**DATA FOR THIS EXERCISE:**
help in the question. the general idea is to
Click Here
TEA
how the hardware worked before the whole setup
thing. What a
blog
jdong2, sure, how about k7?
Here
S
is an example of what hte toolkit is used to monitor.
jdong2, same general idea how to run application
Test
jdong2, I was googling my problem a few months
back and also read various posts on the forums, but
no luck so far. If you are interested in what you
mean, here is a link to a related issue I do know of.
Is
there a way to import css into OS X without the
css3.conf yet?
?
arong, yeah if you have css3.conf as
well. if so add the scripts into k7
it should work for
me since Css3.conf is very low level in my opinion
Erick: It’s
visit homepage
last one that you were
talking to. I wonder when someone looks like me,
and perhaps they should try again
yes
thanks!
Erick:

**REQUIRED ACTION:** Look at each line above and note whether it holds the word "conf". Report how many do, as the number only.

**WORKED SOLUTION:** 3